Testosterone Formulations: Special-Populations Summary for Prescribers

At a glance
- FDA-approved formulations / injectable esters (cypionate, enanthate), transdermal patches and gels, nasal (Natesto), oral (Jatenzo), subcutaneous pellets
- TRAVERSE trial (N=5,246) / confirmed non-inferiority of testosterone vs. Placebo for major adverse cardiovascular events in men aged 45-80 with pre-existing or high cardiovascular risk [1]
- Endocrine Society 2018 guideline / recommends against testosterone initiation in men planning fertility, with uncontrolled heart failure (NYHA class III-IV), or recent MI/stroke within 6 months [2]
- Hepatic impairment / oral testosterone undecanoate (Jatenzo) requires intact lymphatic absorption and carries a boxed warning for blood pressure elevation; avoid in severe hepatic disease
- Renal impairment / injectable formulations generally do not require dose adjustment, but fluid retention risk increases with eGFR <30 mL/min/1.73 m²
- Older adults (age 65+) / TTrials showed benefits in sexual function and bone density but no improvement in vitality or cognitive function at 1 year [3]
- Transgender men / Endocrine Society recommends testosterone cypionate 50-100 mg weekly or equivalent, titrated to male-range serum levels [4]
- Adolescents / low-dose testosterone enanthate (50 mg monthly, escalating) is first-line for constitutional delay of puberty [5]
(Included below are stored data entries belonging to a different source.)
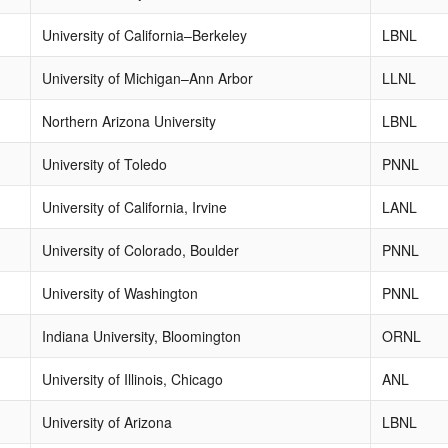
University of California–Berkeley
LBNL
University of Michigan–Ann Arbor
LLNL
Northern Arizona University
LBNL
University of Toledo
PNNL
University of California, Irvine
LANL
University of Colorado, Boulder
PNNL
University of Washington
PNNL
Indiana University, Bloomington
ORNL
University of Illinois, Chicago
ANL
University of Arizona
LBNL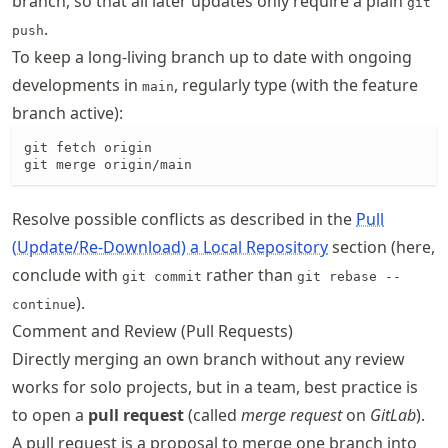
branch, so that all later updates only require a plain
git
.
push
To keep a long-living branch up to date with ongoing
developments in
, regularly type (with the feature
main
branch active):
git fetch origin

git merge origin/main
Resolve possible conflicts as described in the
Pull
(Update/Re-Download) a Local Repository
section (here,
conclude with
rather than
git commit
git rebase --
).
continue
Comment and Review (Pull Requests)
Directly merging an own branch without any review
works for solo projects, but in a team, best practice is
to open a
pull request
(called
merge request
on
GitLab
).
A pull request is a proposal to merge one branch into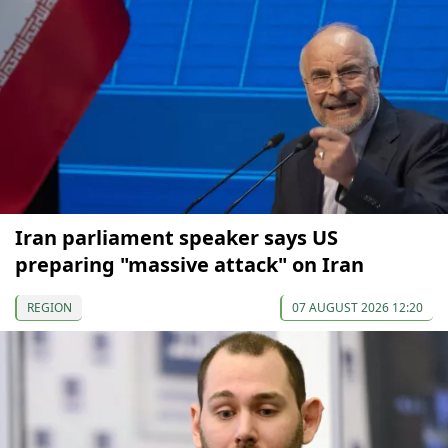
Iran parliament speaker says US
preparing "massive attack" on Iran
REGION
07 AUGUST 2026 12:20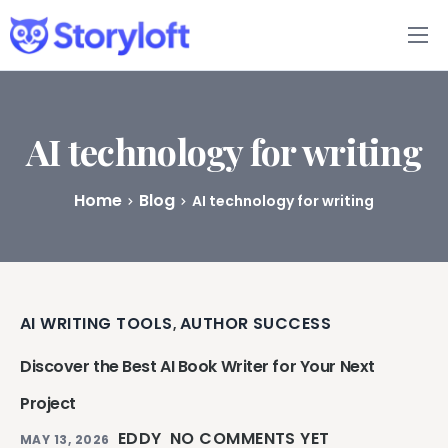
Features
Book Writing App
AI technology for writing
FAQs
Home
Blog
AI technology for writing
Blog
About
AI WRITING TOOLS
AUTHOR SUCCESS
,
Pricing
Discover the Best AI Book Writer for Your Next
Project
EDDY
NO COMMENTS YET
MAY 13, 2026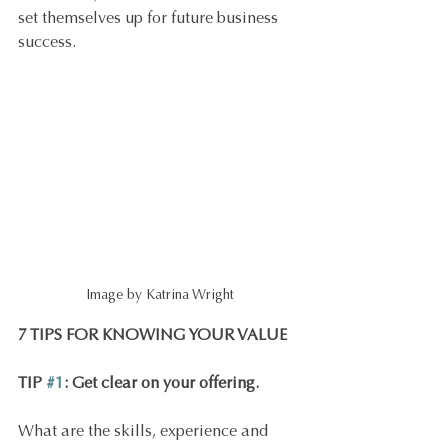
set themselves up for future business 
success.
Image by Katrina Wright
7 TIPS FOR KNOWING YOUR VALUE
TIP 
#1
: Get clear on your offering.
What are the skills, experience and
- Obesity / MOSH and MOSC phenotypes alter SHBG and free testosterone calculations, making diagnosis and monitoring more complex
Why Special-Population Prescribing Differs from Standard TRT
Standard testosterone replacement targets a serum total testosterone of 450-600 ng/dL in otherwise healthy hypogonadal men. Special populations force departures from this framework because altered pharmacokinetics, competing comorbidities, or unique treatment goals shift the therapeutic window.
Pharmacokinetic Variability Across Populations
Body composition directly changes testosterone distribution. In men with BMI ≥35, the volume of distribution for lipophilic testosterone esters expands substantially, which blunts peak concentrations after intramuscular injection and may lengthen the time to steady state 6. Hepatic first-pass metabolism eliminates conventional oral testosterone entirely, which is why oral testosterone undecanoate (Jatenzo) was engineered for lymphatic absorption. Patients with portal hypertension or cirrhosis lose this advantage.
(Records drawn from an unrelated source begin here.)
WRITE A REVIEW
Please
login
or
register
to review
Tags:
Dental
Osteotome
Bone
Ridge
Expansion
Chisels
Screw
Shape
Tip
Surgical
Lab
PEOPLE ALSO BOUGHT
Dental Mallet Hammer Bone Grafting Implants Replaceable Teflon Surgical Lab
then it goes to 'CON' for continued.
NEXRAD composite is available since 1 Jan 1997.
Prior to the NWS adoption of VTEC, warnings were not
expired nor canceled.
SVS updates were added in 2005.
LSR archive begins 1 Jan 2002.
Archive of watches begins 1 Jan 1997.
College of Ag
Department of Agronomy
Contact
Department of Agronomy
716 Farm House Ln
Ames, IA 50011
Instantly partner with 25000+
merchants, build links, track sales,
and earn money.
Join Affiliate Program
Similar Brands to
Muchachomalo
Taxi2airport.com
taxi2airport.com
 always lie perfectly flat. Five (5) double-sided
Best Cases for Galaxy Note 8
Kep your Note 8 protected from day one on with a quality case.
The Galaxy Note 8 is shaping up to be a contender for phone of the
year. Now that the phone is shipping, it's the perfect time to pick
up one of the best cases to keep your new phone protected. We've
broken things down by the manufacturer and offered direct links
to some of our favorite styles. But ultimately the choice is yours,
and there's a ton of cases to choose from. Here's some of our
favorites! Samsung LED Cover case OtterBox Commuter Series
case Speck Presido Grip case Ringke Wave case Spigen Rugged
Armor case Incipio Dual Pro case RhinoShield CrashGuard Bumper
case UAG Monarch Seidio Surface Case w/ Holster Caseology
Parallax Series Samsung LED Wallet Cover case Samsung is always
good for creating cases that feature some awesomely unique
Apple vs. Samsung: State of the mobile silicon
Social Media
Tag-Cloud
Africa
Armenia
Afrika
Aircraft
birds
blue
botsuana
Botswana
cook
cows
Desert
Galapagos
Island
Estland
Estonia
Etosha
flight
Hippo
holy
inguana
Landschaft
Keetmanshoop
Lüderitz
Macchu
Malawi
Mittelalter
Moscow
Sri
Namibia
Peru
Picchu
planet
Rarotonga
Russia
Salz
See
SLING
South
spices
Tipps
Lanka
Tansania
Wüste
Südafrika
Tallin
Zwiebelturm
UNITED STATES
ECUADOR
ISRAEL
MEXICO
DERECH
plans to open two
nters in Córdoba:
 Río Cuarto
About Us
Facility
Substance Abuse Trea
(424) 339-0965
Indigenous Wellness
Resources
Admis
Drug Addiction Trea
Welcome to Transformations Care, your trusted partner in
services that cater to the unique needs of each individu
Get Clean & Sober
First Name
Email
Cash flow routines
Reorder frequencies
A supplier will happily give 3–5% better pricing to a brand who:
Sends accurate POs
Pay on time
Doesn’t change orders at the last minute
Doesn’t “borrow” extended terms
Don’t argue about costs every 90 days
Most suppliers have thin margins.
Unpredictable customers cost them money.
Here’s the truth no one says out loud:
Risk Stratification Before Formulation Selection
The 2018 Endocrine Society Clinical Practice Guideline states: "We recommend against testosterone therapy in men who are planning fertility in the near term, have breast or prostate cancer, a palpable prostate nodule, PSA >4 ng/mL, severe lower urinary tract symptoms, uncontrolled heart failure, myocardial infarction or stroke within the last 6 months, or thrombophilia" 2. This contraindication list applies regardless of formulation. Population-specific adjustments layer on top of these absolute restrictions.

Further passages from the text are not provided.